Doesn't it only make sense that we'd pay $3 for a slice of fresh bread with a hearty topping? Before you scoff like I did, I implore you to give the new Toast Bar in Grandview a try. It's the latest from well-known baker Daniel Riesenberger, who runs Dan the Baker-an organic bakery you may recognize from your neighborhood farmers market. Chances are you'd recognize Riesenberger's crisp-crusted, artistic-looking breads if you saw them. You'd also know his loaves aren't cheap (typically $10 and up). So, here's argument No. 1 for Toast Bar: It's a low-commitment way to sample Dan the Baker's wares.

Argument No. 2: The setting. The order-at-the-counter 10-seater is clearly off the beaten path, hidden in the back on the Grandview Commerce Center and not visible from the road. It's a small space made welcoming by the decor: baby blue walls, bright yellow stools around a communal table, antique pieces displaying stacks of fresh pastries and cookbooks from Tartine and Momofuku Milk Bar. It's an intimate spot to enjoy a cup of Intelligentsia or One Line coffee. And, of course, some toast.

Which leads me to argument No. 3-it's just plain tasty. First-timers should start with the Toast Flight for $5.50 (bring a friend who's willing to share and you can try all of the day's fresh bread offerings and spreads for $11). Here's how it works: Choose three slices of toast and three accompanying toppers. Still-warm toasted half slices-with crunchy crusts and soft, almost creamy interiors-come spread out on a wooden cutting board with silver cups full of toppers, meaning you can mix and match to find the right combination.

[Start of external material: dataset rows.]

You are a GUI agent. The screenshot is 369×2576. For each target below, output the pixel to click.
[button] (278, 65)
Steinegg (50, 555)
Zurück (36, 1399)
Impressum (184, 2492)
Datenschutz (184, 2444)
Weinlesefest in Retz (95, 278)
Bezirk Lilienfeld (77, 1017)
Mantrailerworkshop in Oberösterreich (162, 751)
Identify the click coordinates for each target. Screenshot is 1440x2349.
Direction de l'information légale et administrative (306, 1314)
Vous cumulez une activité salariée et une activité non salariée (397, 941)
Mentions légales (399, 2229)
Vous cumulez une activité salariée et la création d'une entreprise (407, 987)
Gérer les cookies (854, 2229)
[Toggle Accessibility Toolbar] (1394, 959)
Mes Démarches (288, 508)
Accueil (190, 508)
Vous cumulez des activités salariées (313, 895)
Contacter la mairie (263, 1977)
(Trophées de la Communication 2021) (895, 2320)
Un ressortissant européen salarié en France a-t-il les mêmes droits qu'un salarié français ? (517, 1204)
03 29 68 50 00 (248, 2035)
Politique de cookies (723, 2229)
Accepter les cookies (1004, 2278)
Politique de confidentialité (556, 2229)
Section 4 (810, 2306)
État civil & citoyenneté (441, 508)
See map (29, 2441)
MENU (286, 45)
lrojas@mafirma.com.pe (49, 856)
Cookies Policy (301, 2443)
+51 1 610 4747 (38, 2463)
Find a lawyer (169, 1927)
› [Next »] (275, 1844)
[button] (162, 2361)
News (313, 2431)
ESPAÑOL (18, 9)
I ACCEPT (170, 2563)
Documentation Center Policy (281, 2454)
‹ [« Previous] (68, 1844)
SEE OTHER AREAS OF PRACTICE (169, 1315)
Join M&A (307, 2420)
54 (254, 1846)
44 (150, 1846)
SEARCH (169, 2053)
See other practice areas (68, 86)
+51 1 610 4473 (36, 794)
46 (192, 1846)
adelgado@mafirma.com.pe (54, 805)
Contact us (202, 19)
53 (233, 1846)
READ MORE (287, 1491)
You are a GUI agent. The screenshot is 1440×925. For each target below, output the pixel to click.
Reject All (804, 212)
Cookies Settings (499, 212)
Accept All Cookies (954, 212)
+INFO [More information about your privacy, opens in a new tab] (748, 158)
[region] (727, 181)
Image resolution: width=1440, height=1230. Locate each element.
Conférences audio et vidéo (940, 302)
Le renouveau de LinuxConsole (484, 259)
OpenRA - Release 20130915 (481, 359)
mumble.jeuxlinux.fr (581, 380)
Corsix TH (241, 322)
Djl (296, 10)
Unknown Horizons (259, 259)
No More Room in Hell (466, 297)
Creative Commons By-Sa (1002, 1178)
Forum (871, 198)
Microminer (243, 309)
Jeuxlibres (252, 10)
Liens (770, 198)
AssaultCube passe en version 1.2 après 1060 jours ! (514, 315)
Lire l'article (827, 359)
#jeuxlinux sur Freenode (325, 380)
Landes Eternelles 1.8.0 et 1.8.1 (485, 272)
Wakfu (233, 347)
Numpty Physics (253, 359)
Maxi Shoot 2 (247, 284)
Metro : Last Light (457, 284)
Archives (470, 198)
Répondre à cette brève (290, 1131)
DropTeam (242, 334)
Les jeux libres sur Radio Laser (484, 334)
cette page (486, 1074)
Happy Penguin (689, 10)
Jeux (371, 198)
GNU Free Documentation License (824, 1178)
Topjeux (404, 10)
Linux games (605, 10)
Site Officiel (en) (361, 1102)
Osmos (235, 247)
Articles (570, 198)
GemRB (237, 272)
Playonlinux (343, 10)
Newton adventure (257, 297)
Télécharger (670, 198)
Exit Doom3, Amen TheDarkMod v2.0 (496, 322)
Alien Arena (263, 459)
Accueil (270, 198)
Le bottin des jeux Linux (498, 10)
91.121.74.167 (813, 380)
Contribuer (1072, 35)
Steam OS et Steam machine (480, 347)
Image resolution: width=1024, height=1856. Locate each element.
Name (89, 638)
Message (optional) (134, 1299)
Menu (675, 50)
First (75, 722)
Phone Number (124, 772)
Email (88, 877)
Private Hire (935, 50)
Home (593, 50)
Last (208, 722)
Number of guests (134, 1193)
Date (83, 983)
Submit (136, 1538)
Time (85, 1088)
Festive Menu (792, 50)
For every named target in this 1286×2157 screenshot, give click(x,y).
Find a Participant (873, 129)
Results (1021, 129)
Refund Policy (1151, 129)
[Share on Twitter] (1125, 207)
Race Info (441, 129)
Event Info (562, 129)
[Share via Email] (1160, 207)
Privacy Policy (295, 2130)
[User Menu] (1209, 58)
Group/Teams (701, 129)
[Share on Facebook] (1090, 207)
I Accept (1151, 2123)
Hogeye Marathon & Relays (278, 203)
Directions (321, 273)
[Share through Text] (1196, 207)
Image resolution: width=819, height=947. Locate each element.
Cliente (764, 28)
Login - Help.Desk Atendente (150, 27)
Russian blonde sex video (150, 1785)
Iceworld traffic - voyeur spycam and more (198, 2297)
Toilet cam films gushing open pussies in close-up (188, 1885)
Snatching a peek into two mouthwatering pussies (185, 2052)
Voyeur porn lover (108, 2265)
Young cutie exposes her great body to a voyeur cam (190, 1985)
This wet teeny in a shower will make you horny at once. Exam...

My three favorites thus far are the Country Sour (this and the sourdough from Eleni-Christina are as close to San Francisco sour as I've had in town), earthy Sunflower Flax and the slightly sweet and buttery Pain au Lait. Available toppers include jams from Sweet Thing Gourmet, chocolate hazelnut spread, crunchy almond butter, savory mushroom duxelles and cultured butter. Whatever you do, don't skip the latter. Butter is whipped fresh in house from Snowville Creamery cream. It's rich and light, and is served at that perfect spreadable temperature.

On my second stop, I ventured into the other half of the menu, which features suggested toast and spread combinations for $3. The Sunflower Flax topped with a healthy dose of almond butter and clumpy sprinkling of maple sugar shot me immediately back to childhood, sitting at the breakfast table and crunching on slightly sweet Life cereal. (I boycotted milk in my cereal until my teens. Don't ask me why.)

Just added to the menu is sourdough topped with Cloverton-a cream cheese-like spread from nearby Laurel Valley Creamery-and smooth and tart lemon curd made fresh by the pastry chef (who is also responsible for the case full of fresh pastries like croissants, palmiers and vanilla bean shortbread cookies). It was a savory-sweet combination I'd order again in a heartbeat.